I just want to clarify that when I said "per-minute" billing, I really mean consumption based billing, or OpEx vs. CapEx if you prefer. The interval isn't that important although the smaller the interval, the greater the agility. Case in point, I needed to test out something on a sharepoint server farm the other day, just a simple POC. I spun it up in Azure from a template, did my quick test in about 3 hours, then destroyed it. Cost was probably around $10? If it was Monthly, then it would have probably cost $400+ (I'm estimating because I didn't actually look it up).

The second scenario is relevant to cloud because, as I said you don't have to do any capacity planning. Just pick a VM size and go. If you need more or less, just change the size up or down at any time. With monitoring and scheduling you can dynamically increase and decrease the VM size (and cost) any time. So for example, your main application server could be "beefy" 9-5, then scaled to "small" after hours (or even powered off completely). Or seasonally, during year end, scale up, after that, scale down.

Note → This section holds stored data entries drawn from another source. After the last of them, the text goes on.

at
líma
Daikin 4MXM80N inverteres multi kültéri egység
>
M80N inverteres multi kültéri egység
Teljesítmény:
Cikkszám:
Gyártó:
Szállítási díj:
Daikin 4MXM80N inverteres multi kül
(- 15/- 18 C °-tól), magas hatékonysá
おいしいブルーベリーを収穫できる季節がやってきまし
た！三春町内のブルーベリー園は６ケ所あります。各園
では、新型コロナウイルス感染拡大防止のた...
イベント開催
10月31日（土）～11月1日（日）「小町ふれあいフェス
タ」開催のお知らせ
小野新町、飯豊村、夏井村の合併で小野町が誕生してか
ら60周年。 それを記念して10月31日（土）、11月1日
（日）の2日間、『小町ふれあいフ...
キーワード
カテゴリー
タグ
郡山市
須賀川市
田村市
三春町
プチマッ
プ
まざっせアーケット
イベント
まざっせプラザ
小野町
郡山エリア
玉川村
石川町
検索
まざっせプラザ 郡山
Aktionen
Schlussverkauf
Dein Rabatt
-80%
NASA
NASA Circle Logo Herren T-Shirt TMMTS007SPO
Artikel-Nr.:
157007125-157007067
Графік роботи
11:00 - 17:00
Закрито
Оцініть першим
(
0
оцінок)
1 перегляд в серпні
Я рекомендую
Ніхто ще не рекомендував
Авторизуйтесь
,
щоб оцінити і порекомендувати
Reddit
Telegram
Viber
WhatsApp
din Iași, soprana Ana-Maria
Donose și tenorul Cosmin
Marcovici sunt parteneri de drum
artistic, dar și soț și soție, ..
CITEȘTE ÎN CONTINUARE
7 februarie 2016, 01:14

Regarding horses vs. trucks; I agree with your points exactly. a) there will always be use cases for on-prem (horses), b) is an example of point (a), c) I agree, as I said it will take time to transition and horses will be around for a long time to come, never the less, trucks will inevitably replace (almost) all horses. d) Once you've proven the business case for trucks, then (d) is actually an argument for transitioning faster. The quicker you get rid of the horses, the better the business case.

I'm sorry Adam but I have to completely disagree with your "we have not made any progress since the mainframe days" rant. There isn't a single industry that isn't massively more productive today than it was in the 80s and that can be attributed almost entirely to computers and automation. The systems today are many many times more complex than they were in the terminal days and yet deliver massively more value.

Furthermore; "Cloud" is proven. It's not just a fad. As I said, it doesn't meet every business case today, but as the economies of Cloud improve (it keeps getting cheaper), it will expand and inevitably take over as the dominant way to deliver compute.